Of cause, all the output of bonnie++ is useful in some context however we are just going to concentrate on random read/ write, reading a block and writing a block. This boils down to this section:
Version 1.96 ------Sequential Output------ --Sequential Input- --Random- Concurrency 1 -Per Chr- --Block-- -Rewrite- -Per Chr- --Block-- --Seeks-- Machine Size K/sec %CP K/sec %CP K/sec %CP K/sec %CP K/sec %CP /sec %CP ubuntu 4G 786 99 17094 3 15431 3 4662 91 37881 4 548.4 17 Latency 16569us 15704ms 2485ms 51815us 491ms 261ms
The above output is not the easiest output to understand due to the character spacing but you should be able to follow it, just.

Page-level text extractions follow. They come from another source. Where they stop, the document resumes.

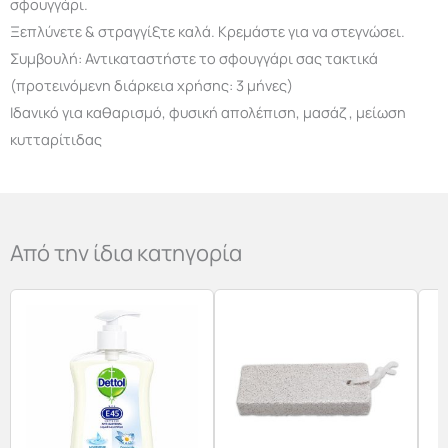
σφουγγάρι.
Ξεπλύνετε & στραγγίξτε καλά. Κρεμάστε για να στεγνώσει.
Συμβουλή: Αντικαταστήστε το σφουγγάρι σας τακτικά
(προτεινόμενη διάρκεια χρήσης: 3 μήνες)
Ιδανικό για καθαρισμό, φυσική απολέπιση, μασάζ , μείωση
κυτταρίτιδας
Από την ίδια κατηγορία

The below points are what we are interested in, for this example, and should give you a basic understanding of what to look for and why.
- ubuntu is the machine name. If you specified -m some_test_info this would change to some_test_info.
- 4GB is the total size of the dataset. As we didn’t specify -s, a default of RAM x 2 is used.
- 17094 shows the speed in KB/s which the dataset was written. This, and the next three points are all sequential reads – that is reading more than one data block.
- 15431 is the speed at which a file is read and then written and flushed to the disk.
- 37881 is the speed the dataset is read.
- 548.4 shows the number of blocks which bonnie++ can seek to per second.
- Latency number correspond with the above operations – this is the full round-trip time it takes for bonnie++ to perform the operations.
Anything showing multiple +++ is because the test could not be ran with reasonable assurance on the results because they completed too quickly. Increase -n to use more files in the operation and see the results.
bonnie++ can do much more and, even out of the box, show much more but this will give you some basic figures to understand and compare. Remember, always perform tests on datasets larger than the RAM you have installed, multiple times over the day, to reduce the chance of other processes interfering with the results.